Yes, lower dewpoints are generally necessary for convection at higher elevations. The easiest way to explain why is to look to the definitions of potential temperature (theta) and equivalent potential temperature (theta-E). First, theta: Theta, measured in degrees (usually Kelvin, K = degrees C + 273), is the temperature that a parcel at a given altitude would have if the latent heat of condensation and freezing were released. Theta is a function of both temperature and dewpoint, and it is always higher then the air temperature. Higher dewpoints = higher theta. Specifically, theta is calculated by lifting a parcel dry-adiabatically to the condensation level (LCL), and then moist-adiabatically up to a high elevation, thereby releasing virtually all of the latent heat.
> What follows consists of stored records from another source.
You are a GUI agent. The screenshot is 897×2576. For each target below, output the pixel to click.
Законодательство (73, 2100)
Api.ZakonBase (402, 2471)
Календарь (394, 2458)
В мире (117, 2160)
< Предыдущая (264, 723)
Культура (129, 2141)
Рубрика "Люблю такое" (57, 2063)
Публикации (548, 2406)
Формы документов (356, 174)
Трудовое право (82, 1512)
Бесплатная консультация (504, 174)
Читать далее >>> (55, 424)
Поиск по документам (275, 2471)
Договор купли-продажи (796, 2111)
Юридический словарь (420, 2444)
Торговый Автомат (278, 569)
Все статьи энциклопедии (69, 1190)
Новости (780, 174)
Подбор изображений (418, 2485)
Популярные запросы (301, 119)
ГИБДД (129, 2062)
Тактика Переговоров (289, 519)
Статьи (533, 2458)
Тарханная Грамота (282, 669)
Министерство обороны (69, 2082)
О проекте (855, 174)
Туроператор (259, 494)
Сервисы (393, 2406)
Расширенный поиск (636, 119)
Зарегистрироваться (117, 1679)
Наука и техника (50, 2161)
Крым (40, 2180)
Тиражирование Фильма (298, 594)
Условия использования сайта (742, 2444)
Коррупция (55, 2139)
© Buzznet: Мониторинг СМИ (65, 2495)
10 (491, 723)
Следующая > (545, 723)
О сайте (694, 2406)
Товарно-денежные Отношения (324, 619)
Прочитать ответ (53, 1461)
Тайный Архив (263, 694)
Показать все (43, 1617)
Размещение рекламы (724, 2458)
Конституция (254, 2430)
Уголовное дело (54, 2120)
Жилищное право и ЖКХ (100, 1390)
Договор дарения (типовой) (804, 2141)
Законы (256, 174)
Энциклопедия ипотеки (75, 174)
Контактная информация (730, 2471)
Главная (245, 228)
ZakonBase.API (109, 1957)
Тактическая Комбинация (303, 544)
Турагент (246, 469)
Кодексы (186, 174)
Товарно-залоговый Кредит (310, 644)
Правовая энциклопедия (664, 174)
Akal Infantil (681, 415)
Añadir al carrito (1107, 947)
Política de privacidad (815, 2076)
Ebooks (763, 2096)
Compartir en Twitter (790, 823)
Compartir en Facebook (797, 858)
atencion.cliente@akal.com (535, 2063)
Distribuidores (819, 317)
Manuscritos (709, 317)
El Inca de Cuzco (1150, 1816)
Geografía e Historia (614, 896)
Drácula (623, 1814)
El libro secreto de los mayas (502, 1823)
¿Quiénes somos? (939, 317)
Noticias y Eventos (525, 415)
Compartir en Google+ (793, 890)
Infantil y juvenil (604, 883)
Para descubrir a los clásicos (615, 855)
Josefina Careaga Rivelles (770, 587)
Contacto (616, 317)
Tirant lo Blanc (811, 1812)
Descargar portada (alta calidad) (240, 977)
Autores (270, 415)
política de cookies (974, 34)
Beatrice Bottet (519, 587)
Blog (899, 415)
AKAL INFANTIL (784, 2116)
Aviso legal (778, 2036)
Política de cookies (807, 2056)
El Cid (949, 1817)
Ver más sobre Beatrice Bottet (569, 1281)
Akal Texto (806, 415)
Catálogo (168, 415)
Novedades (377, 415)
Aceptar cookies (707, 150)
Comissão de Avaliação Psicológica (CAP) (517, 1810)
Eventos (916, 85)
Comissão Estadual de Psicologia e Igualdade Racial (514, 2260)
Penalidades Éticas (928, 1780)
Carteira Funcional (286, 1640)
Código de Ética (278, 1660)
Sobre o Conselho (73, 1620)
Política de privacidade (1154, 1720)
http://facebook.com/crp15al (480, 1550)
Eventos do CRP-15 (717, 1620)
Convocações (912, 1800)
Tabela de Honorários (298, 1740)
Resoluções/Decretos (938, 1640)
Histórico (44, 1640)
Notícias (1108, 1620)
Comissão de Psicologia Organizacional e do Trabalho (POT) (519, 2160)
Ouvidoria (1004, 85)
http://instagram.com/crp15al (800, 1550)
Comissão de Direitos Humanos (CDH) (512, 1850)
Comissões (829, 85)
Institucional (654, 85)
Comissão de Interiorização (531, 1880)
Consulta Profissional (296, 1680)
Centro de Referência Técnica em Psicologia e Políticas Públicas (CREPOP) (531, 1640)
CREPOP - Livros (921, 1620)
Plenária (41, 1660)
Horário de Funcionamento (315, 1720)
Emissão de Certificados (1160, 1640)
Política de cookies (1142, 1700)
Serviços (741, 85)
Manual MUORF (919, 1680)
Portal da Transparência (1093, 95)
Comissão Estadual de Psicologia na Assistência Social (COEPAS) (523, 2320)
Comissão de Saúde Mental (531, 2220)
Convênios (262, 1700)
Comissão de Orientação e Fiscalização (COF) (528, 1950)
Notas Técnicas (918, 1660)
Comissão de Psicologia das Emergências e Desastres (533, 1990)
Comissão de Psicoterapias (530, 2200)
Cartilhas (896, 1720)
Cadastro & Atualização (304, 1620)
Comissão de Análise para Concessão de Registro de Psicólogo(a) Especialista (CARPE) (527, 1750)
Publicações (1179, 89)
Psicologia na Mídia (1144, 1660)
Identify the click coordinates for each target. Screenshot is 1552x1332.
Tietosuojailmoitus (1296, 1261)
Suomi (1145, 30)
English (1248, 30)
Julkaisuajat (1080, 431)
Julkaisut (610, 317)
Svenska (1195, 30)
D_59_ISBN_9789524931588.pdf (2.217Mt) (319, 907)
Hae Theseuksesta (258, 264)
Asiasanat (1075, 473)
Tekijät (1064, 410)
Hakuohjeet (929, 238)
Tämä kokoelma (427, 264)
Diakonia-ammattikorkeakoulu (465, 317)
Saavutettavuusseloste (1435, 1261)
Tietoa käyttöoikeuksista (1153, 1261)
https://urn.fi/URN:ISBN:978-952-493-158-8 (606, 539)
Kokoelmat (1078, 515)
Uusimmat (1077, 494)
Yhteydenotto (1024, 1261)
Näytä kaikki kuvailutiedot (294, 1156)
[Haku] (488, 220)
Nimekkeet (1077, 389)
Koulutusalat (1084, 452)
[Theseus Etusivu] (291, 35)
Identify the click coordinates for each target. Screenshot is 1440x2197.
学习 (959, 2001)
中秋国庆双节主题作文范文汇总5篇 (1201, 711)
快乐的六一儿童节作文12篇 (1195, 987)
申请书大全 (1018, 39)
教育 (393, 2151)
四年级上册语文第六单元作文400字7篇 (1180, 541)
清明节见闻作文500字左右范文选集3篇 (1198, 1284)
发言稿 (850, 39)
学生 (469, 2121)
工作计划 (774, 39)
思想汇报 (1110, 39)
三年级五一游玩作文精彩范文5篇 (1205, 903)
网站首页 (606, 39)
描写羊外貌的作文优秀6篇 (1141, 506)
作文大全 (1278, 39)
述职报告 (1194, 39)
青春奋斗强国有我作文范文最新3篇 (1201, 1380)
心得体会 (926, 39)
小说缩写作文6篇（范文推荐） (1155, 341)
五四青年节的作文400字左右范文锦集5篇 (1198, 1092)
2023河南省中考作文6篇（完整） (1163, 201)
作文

It is then brought dry-adiabatically back down to the original level.

Now, theta-E, also measured in degrees K. This is calculated similarly to theta, however the parcel is now brought down to 1000 mb instead of to the original elevation. In this way, we have a measure of temperature that takes into account both moisture AND elevation. To get to the punch line, less moisture is required at higher elevations for a given amount of instability because the pressure from which the parcel originates from is lower therefore more latent heat can be released. Higher dewpoints and/or higher elevation = higher theta-E = more heat available for instability.

Theta-E is available on model output charts (Eta/NAM, GFS, RUC, SPC meso-analysis, etc).